Each pixel point of (a) is assigned a weight.

According to embodiments of the present disclosure, a self-attentive mechanism will be cited

Conversion to transitional image features

The method comprises the following steps: using a filter pair of size 1 and outputting 32 channels

Performing convolution operation to obtain transition image characteristics

Adopting Sigmoid function as transition image characteristic

Each pixel point of (1) allocationThe weight is calculated according to the following formula;

wherein, (i, j) represents a row coordinate and a column coordinate, respectively; H. w represents the pixel width and height of the image feature, respectively;

representing transitional image features

The weight assigned to each pixel point.

According to an embodiment of the present disclosure, the receptive field enlarging branch comprises two partial image sub-features, each partial image sub-feature being formed by two consecutive hole convolutions, wherein: the sub-features of the two partial images are calculated according to the following formulas respectively:

wherein the content of the first and second substances,

a first partial image sub-feature and a second partial image sub-feature, respectively;

respectively representing a first hole convolution operation and a second hole convolution operation;

respectively representing parameter sets of the label filter corresponding to the first hole convolution operation and the second hole convolution operation; Θ denotes the Relu activation function;

to represent

And the converted corresponding pixel points are distributed with weights.

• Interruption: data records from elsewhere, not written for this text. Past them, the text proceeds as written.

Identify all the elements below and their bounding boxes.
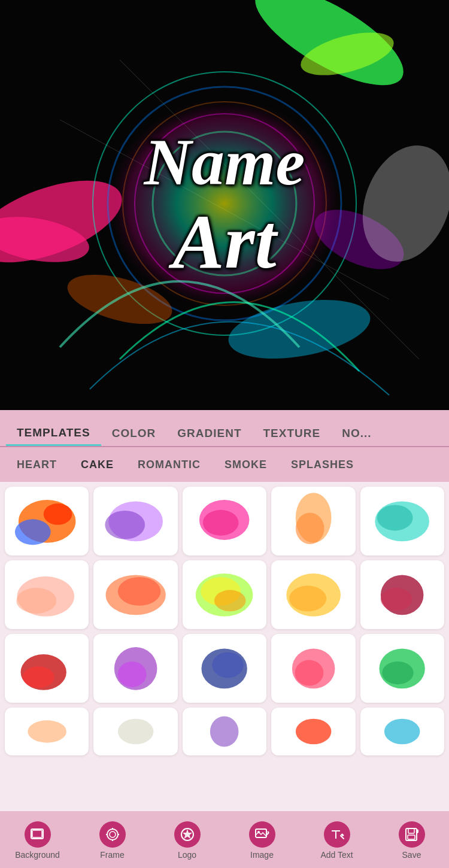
template-item[interactable] xyxy=(93,708,177,755)
tab-gradient[interactable]: GRADIENT xyxy=(166,421,252,446)
nav-image-label: Image xyxy=(250,850,274,860)
svg-point-38 xyxy=(381,588,412,611)
svg-point-23 xyxy=(203,509,239,535)
template-item[interactable] xyxy=(183,708,266,755)
logo-icon xyxy=(180,827,195,842)
cat-heart[interactable]: HEART xyxy=(6,454,68,476)
hero-art: Art xyxy=(23,199,427,284)
grid-row-1 xyxy=(5,487,444,556)
addtext-icon-circle xyxy=(324,821,350,848)
template-item[interactable] xyxy=(360,708,444,755)
svg-point-40 xyxy=(23,666,54,688)
logo-icon-circle xyxy=(174,821,201,848)
bottom-nav: Background Frame xyxy=(0,811,449,868)
cat-smoke[interactable]: SMOKE xyxy=(214,454,278,476)
template-grid xyxy=(0,482,449,829)
svg-point-57 xyxy=(110,831,116,837)
background-icon xyxy=(30,827,45,842)
cat-romantic[interactable]: ROMANTIC xyxy=(127,454,211,476)
svg-marker-63 xyxy=(183,829,192,839)
template-item[interactable] xyxy=(93,560,177,629)
cat-cake[interactable]: CAKE xyxy=(70,454,125,476)
tab-more[interactable]: NO... xyxy=(331,421,382,446)
save-icon-circle xyxy=(399,821,425,848)
nav-background-label: Background xyxy=(15,850,60,860)
svg-rect-75 xyxy=(408,835,415,839)
nav-addtext-label: Add Text xyxy=(320,850,353,860)
svg-point-53 xyxy=(384,719,420,745)
svg-point-51 xyxy=(210,717,239,747)
tab-color[interactable]: COLOR xyxy=(101,421,167,446)
background-icon-circle xyxy=(25,821,51,848)
template-item[interactable] xyxy=(360,487,444,556)
template-item[interactable] xyxy=(5,487,89,556)
text-cursor-icon xyxy=(329,827,345,842)
grid-row-4 xyxy=(5,708,444,755)
tab-texture[interactable]: TEXTURE xyxy=(253,421,332,446)
template-item[interactable] xyxy=(183,634,266,703)
nav-image[interactable]: Image xyxy=(235,821,289,860)
nav-save-label: Save xyxy=(402,850,421,860)
grid-row-3 xyxy=(5,634,444,703)
template-item[interactable] xyxy=(93,487,177,556)
svg-point-21 xyxy=(105,511,145,539)
svg-point-49 xyxy=(28,720,66,742)
template-item[interactable] xyxy=(271,560,355,629)
template-item[interactable] xyxy=(360,634,444,703)
hero-title: Name Art xyxy=(23,126,427,284)
template-item[interactable] xyxy=(5,560,89,629)
svg-line-70 xyxy=(341,836,344,839)
svg-rect-55 xyxy=(32,830,42,837)
template-item[interactable] xyxy=(271,708,355,755)
frame-icon xyxy=(105,827,120,842)
nav-background[interactable]: Background xyxy=(11,821,65,860)
template-item[interactable] xyxy=(271,487,355,556)
svg-line-67 xyxy=(268,831,269,833)
nav-logo-label: Logo xyxy=(178,850,196,860)
nav-save[interactable]: Save xyxy=(385,821,439,860)
template-item[interactable] xyxy=(183,487,266,556)
svg-point-36 xyxy=(289,585,326,611)
svg-point-52 xyxy=(296,719,332,745)
grid-row-2 xyxy=(5,560,444,629)
template-item[interactable] xyxy=(93,634,177,703)
svg-point-29 xyxy=(16,588,56,614)
nav-logo[interactable]: Logo xyxy=(160,821,214,860)
svg-point-18 xyxy=(14,519,50,545)
svg-point-46 xyxy=(295,660,323,685)
hero-section: Name Art xyxy=(0,0,449,410)
svg-point-31 xyxy=(118,577,161,606)
tab-templates[interactable]: TEMPLATES xyxy=(6,420,101,446)
image-icon-circle xyxy=(249,821,275,848)
nav-frame[interactable]: Frame xyxy=(86,821,139,860)
nav-addtext[interactable]: Add Text xyxy=(310,821,364,860)
template-item[interactable] xyxy=(183,560,266,629)
svg-point-48 xyxy=(382,661,414,684)
svg-point-34 xyxy=(214,590,246,611)
svg-point-25 xyxy=(296,512,324,544)
svg-rect-74 xyxy=(408,828,414,833)
template-item[interactable] xyxy=(271,634,355,703)
svg-point-44 xyxy=(213,652,244,678)
svg-point-50 xyxy=(118,719,154,745)
bottom-panel: TEMPLATES COLOR GRADIENT TEXTURE NO... H… xyxy=(0,410,449,868)
image-edit-icon xyxy=(254,827,270,842)
tab-bar-main: TEMPLATES COLOR GRADIENT TEXTURE NO... xyxy=(0,410,449,447)
hero-name: Name xyxy=(23,126,427,199)
template-item[interactable] xyxy=(360,560,444,629)
svg-point-56 xyxy=(107,829,118,840)
svg-point-42 xyxy=(118,661,147,687)
svg-point-19 xyxy=(43,503,72,525)
template-item[interactable] xyxy=(5,634,89,703)
template-item[interactable] xyxy=(5,708,89,755)
save-icon xyxy=(404,827,420,842)
frame-icon-circle xyxy=(99,821,126,848)
nav-frame-label: Frame xyxy=(100,850,124,860)
tab-bar-category: HEART CAKE ROMANTIC SMOKE SPLASHES xyxy=(0,447,449,482)
cat-splashes[interactable]: SPLASHES xyxy=(280,454,365,476)
svg-point-27 xyxy=(377,505,413,530)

According to an embodiment of the present disclosure, an image A is input_nD scale feature of

Calculated according to the following formula:

wherein the content of the first and second substances,

a first volume operation is shown as a first volume operation,

a parameter set representing a label filter corresponding to the first convolution operation; cat (·) denotes cascade operation; pooling (. cndot.) represents a pooling operation, with a pooling step size of 2 being set.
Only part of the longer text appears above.